Will you be getting new baby chicks this year? Whether it’s your first time welcoming chicks into your family or you’ve done it before, it’s important to be prepared! Check out this must-have checklist and make sure you’re ready with everything you’ll need to start these little bundles of joy off right in their new home.
Do you have the following items ready and in working condition for when you bring your chicks home?
All you really need to make the perfect brooder is a plastic bin, tub or other type of container. Fancy brooders can be bought but often it is easier, and more cost effective, to use something you have around the house.
It is important that your brooder does not allow any air to flow through it. The chicks should not be able to feel any type of draft in their brooder.
In the bottom of the brooder you should have some sort of bedding. Good options for non-slip bedding include: pine shavings, peat moss, finely shredded paper, crushed corn cobs, chopped straw, puppy pads, paper towels or even sand. The bedding should be applied about 1-2 inches thick. Bedding should be checked daily and changed if necessary. Wet spots should always be removed, as allowing wet litter to sit can result in the growth of mold.
If any other animals are in the vicinity of the brooder you may want to consider covering the top of it with chicken wire, mesh or another appropriate cover that will not impact ventilation. This is very important – you do not want to block ventilation in the brooder!

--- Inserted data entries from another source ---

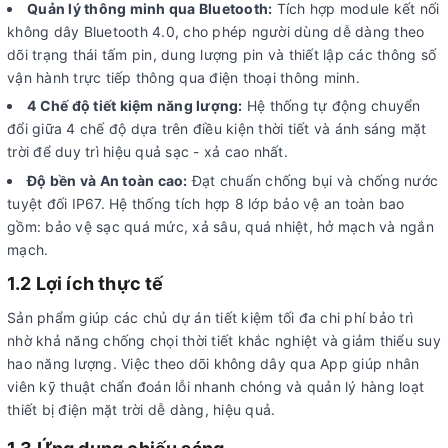
Quản lý thông minh qua Bluetooth:
Tích hợp module kết nối
không dây Bluetooth 4.0, cho phép người dùng dễ dàng theo
dõi trạng thái tấm pin, dung lượng pin và thiết lập các thông số
vận hành trực tiếp thông qua điện thoại thông minh.
4 Chế độ tiết kiệm năng lượng:
Hệ thống tự động chuyển
đổi giữa 4 chế độ dựa trên điều kiện thời tiết và ánh sáng mặt
trời để duy trì hiệu quả sạc - xả cao nhất.
Độ bền và An toàn cao:
Đạt chuẩn chống bụi và chống nước
tuyệt đối IP67. Hệ thống tích hợp 8 lớp bảo vệ an toàn bao
gồm: bảo vệ sạc quá mức, xả sâu, quá nhiệt, hở mạch và ngắn
mạch.
1.2 Lợi ích thực tế
Sản phẩm giúp các chủ dự án tiết kiệm tối đa chi phí bảo trì
nhờ khả năng chống chọi thời tiết khắc nghiệt và giảm thiểu suy
hao năng lượng. Việc theo dõi không dây qua App giúp nhân
viên kỹ thuật chẩn đoán lỗi nhanh chóng và quản lý hàng loạt
thiết bị điện mặt trời dễ dàng, hiệu quả.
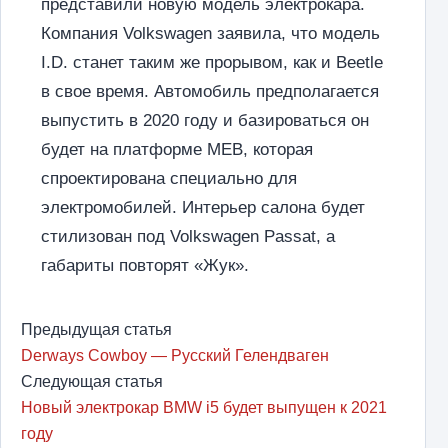
представили новую модель электрокара.
Компания Volkswagen заявила, что модель
I.D. станет таким же прорывом, как и Beetle
в свое время. Автомобиль предполагается
выпустить в 2020 году и базироваться он
будет на платформе MEB, которая
спроектирована специально для
электромобилей. Интерьер салона будет
стилизован под Volkswagen Passat, а
габариты повторят «Жук».
Предыдущая статья
Derways Cowboy — Русский Гелендваген
Следующая статья
Новый электрокар BMW i5 будет выпущен к 2021
году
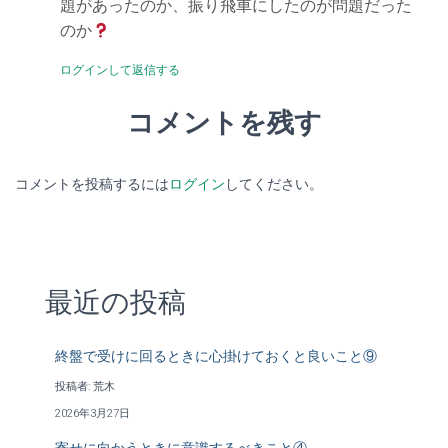
題があったのか、振り飛車にしたのが問題だった
のか
ログインして返信する
コメントを残す
コメントを投稿するには
ログイン
してください。
最近の投稿
終盤で受けに回るときに心掛けておくと良いこと⑨
投稿者: 荒木
2026年3月27日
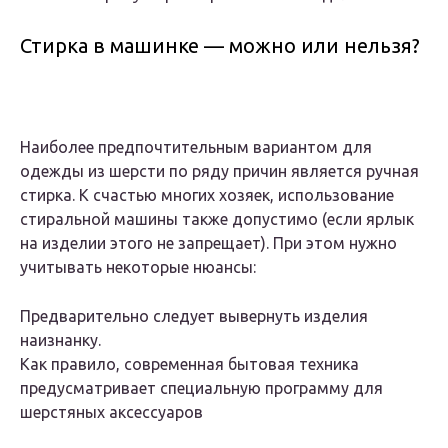
Стирка в машинке — можно или нельзя?
Наиболее предпочтительным вариантом для
одежды из шерсти по ряду причин является ручная
стирка. К счастью многих хозяек, использование
стиральной машины также допустимо (если ярлык
на изделии этого не запрещает). При этом нужно
учитывать некоторые нюансы:
Предварительно следует вывернуть изделия
наизнанку.
Как правило, современная бытовая техника
предусматривает специальную программу для
шерстяных аксессуаров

Don’t forget – a small brooder might be all you need in the beginning but your chicks will grow quickly! Don’t be caught off-guard, make sure you have a bigger space available for them when they outgrow the brooder.

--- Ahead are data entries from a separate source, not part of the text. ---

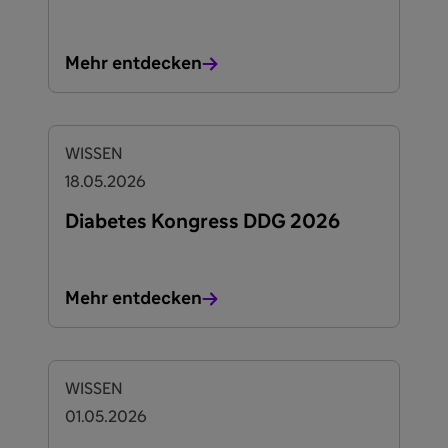
Mehr entdecken
WISSEN
18.05.2026
Diabetes Kongress DDG 2026
Mehr entdecken
WISSEN
01.05.2026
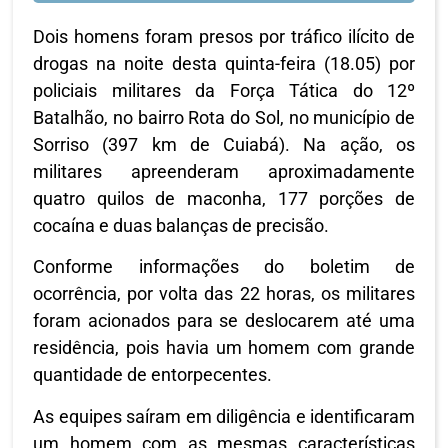
Dois homens foram presos por tráfico ilícito de
drogas na noite desta quinta-feira (18.05) por
policiais militares da Força Tática do 12º
Batalhão, no bairro Rota do Sol, no município de
Sorriso (397 km de Cuiabá). Na ação, os
militares apreenderam aproximadamente
quatro quilos de maconha, 177 porções de
cocaína e duas balanças de precisão.
Conforme informações do boletim de
ocorrência, por volta das 22 horas, os militares
foram acionados para se deslocarem até uma
residência, pois havia um homem com grande
quantidade de entorpecentes.
As equipes saíram em diligência e identificaram
um homem com as mesmas características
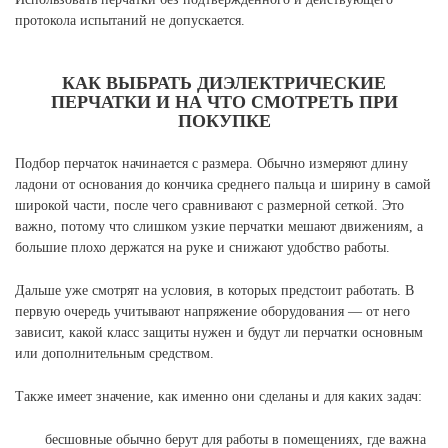
протокола испытаний не допускается.
КАК ВЫБРАТЬ ДИЭЛЕКТРИЧЕСКИЕ
ПЕРЧАТКИ И НА ЧТО СМОТРЕТЬ ПРИ
ПОКУПКЕ
Подбор перчаток начинается с размера. Обычно измеряют длину
ладони от основания до кончика среднего пальца и ширину в самой
широкой части, после чего сравнивают с размерной сеткой. Это
важно, потому что слишком узкие перчатки мешают движениям, а
большие плохо держатся на руке и снижают удобство работы.
Дальше уже смотрят на условия, в которых предстоит работать. В
первую очередь учитывают напряжение оборудования — от него
зависит, какой класс защиты нужен и будут ли перчатки основным
или дополнительным средством.
Также имеет значение, как именно они сделаны и для каких задач:
бесшовные обычно берут для работы в помещениях, где важна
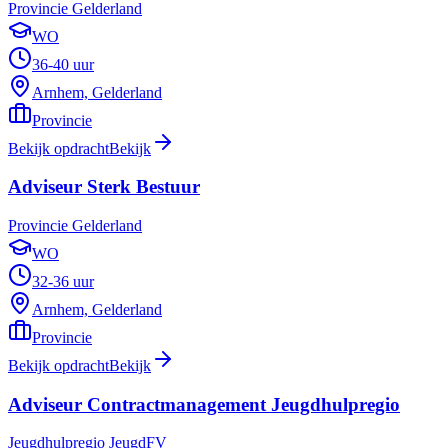
Provincie Gelderland
WO
36-40 uur
Arnhem, Gelderland
Provincie
Bekijk opdracht
Bekijk
Adviseur Sterk Bestuur
Provincie Gelderland
WO
32-36 uur
Arnhem, Gelderland
Provincie
Bekijk opdracht
Bekijk
Adviseur Contractmanagement Jeugdhulpregio
Jeugdhulpregio JeugdFV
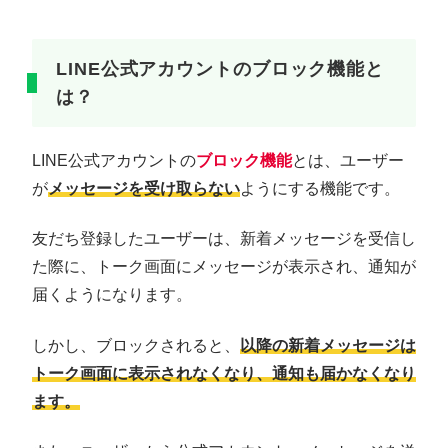
LINE公式アカウントのブロック機能と
は？
LINE公式アカウントの
ブロック機能
とは、ユーザー
が
メッセージを受け取らない
ようにする機能です。
友だち登録したユーザーは、新着メッセージを受信し
た際に、トーク画面にメッセージが表示され、通知が
届くようになります。
しかし、ブロックされると、
以降の新着メッセージは
トーク画面に表示されなくなり、通知も届かなくなり
ます。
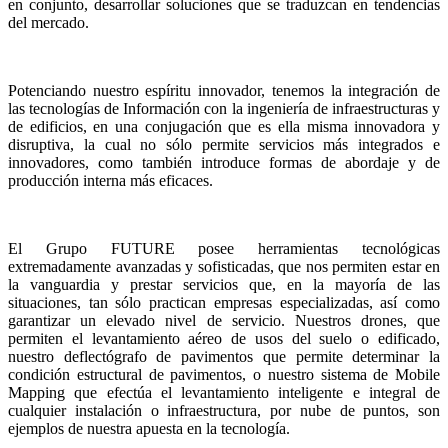
en conjunto, desarrollar soluciones que se traduzcan en tendencias
del mercado.
Potenciando nuestro espíritu innovador, tenemos la integración de
las tecnologías de Información con la ingeniería de infraestructuras y
de edificios, en una conjugación que es ella misma innovadora y
disruptiva, la cual no sólo permite servicios más integrados e
innovadores, como también introduce formas de abordaje y de
producción interna más eficaces.
El Grupo FUTURE posee herramientas tecnológicas
extremadamente avanzadas y sofisticadas, que nos permiten estar en
la vanguardia y prestar servicios que, en la mayoría de las
situaciones, tan sólo practican empresas especializadas, así como
garantizar un elevado nivel de servicio. Nuestros drones, que
permiten el levantamiento aéreo de usos del suelo o edificado,
nuestro deflectógrafo de pavimentos que permite determinar la
condición estructural de pavimentos, o nuestro sistema de Mobile
Mapping que efectúa el levantamiento inteligente e integral de
cualquier instalación o infraestructura, por nube de puntos, son
ejemplos de nuestra apuesta en la tecnología.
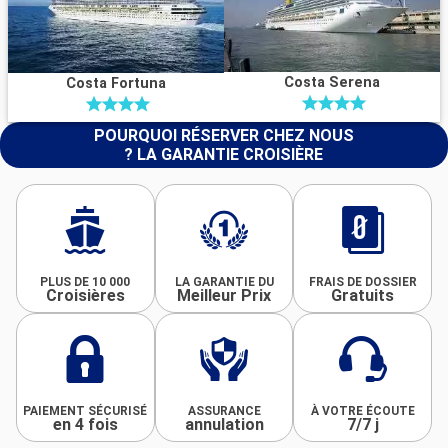
Costa Serena
Costa Fortuna
POURQUOI RÉSERVER CHEZ NOUS
? LA GARANTIE CROISIÈRE
PLUS DE 10 000
LA GARANTIE DU
FRAIS DE DOSSIER
Croisières
Meilleur Prix
Gratuits
PAIEMENT SÉCURISÉ
ASSURANCE
À VOTRE ÉCOUTE
en 4 fois
annulation
7/7 j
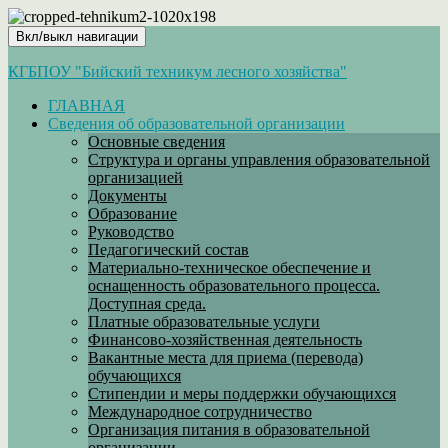
Вкл/выкл навигации
КГБПОУ "Бийский техникум лесного хозяйства"
ГЛАВНАЯ
Сведения об образовательной организации
Основные сведения
Структура и органы управления образовательной
организацией
Документы
Образование
Руководство
Педагогический состав
Материально-техническое обеспечение и
оснащенность образовательного процесса.
Доступная среда.
Платные образовательные услуги
Финансово-хозяйственная деятельность
Вакантные места для приема (перевода)
обучающихся
Стипендии и меры поддержки обучающихся
Международное сотрудничество
Организация питания в образовательной
организации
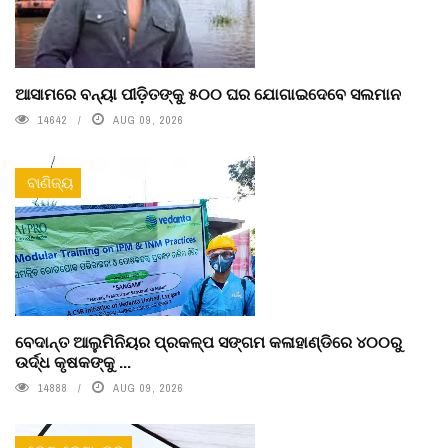
ଆସାମରେ ବନ୍ୟା ପୀଡ଼ିତଙ୍କୁ ୫୦୦ ଘର ଯୋଗାଇଦେବେ ସଲମାନ
14642
AUG 09, 2026
ବାଣିଜ୍ୟ
ବେଦାନ୍ତ ଆଲୁମିନିୟର ପ୍ରକଳ୍ପ ସଙ୍ଗମ କଳାହାଣ୍ଡିରେ ୪୦୦ରୁ
ଉର୍ଦ୍ଧ କୃଷକଙ୍କୁ ...
14888
AUG 09, 2026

Eventually you will need a chicken coop. Your coop should:
- Have at least one nesting box for every three hens
- Offer, at minimum, 2 square feet of coop floor per chicken
- Be large enough for you to stand in to clean and gather eggs
With a chicken coop – the bigger, the better. The more space you can provide your chickens, the happier and healthier they will be.
Once old enough, your birds will also need a place to roam. A chicken run or a backyard where they can walk about and take a dust bath is ideal. This area should be protected and able to keep your chickens in while also keeping predators out.
This is a very important item when bringing home new baby chicks!
For the first week, the temperature in the chicks’ brooder should be approximately 95 -100 degrees Fahrenheit (35 – 38 degrees Celsius). After this the temperature can be decreased gradually. Around week 7 – 12 the chicks should have had their second moult and should have their feathers gown in and be able to maintain their own body temperature, at which point you can remove the heat lamp, unless of course it is particularly cold.
If you are using a heat lamp as your source of heat it is very important that it is secure and in proper working condition, so as not to cause a fire! Heat lamps are the easiest and simplest option however, if you are not careful they can be a very dangerous fire hazard. Heating plates are a more expensive option but are much safer, if you have the choice.
Observe your chicks to see if the heat is ok for them – if they are scattered to the edges of the brooder then it is likely too hot for them and if they are clustered together under the lamp then they are too cold. If they are scattered all over the place then the temperature is just right!
Feed and Water
Feeders and waterers made specifically for chicks should be used. These can be purchased at your local feed store. Special chick waterers are particularly important, as an open bowl of water is a drowning hazard for your baby chicks.
It is important to consider how many chicks you will be getting when preparing your feeders and waterers. For just a few birds, a round plastic or metal feeder is good but for more chicks a trough-style feeder will work better.
Chick starter feed is also a must, as chicks require a high protein diet while growing.
- A few hours before your chicks arrive home turn on the heat lamp and make sure the temperature in their brooder is a steady 95 degrees Fahrenheit (35 degrees Celsius).
- Gently dip the beak of each chick in the water as you remove them from their travel box. This will let them know where their water is.
- Make sure their waterer is close enough to the heat lamp but not too close! Cold water will not be received well and water that is too warm can harbor unwanted pests.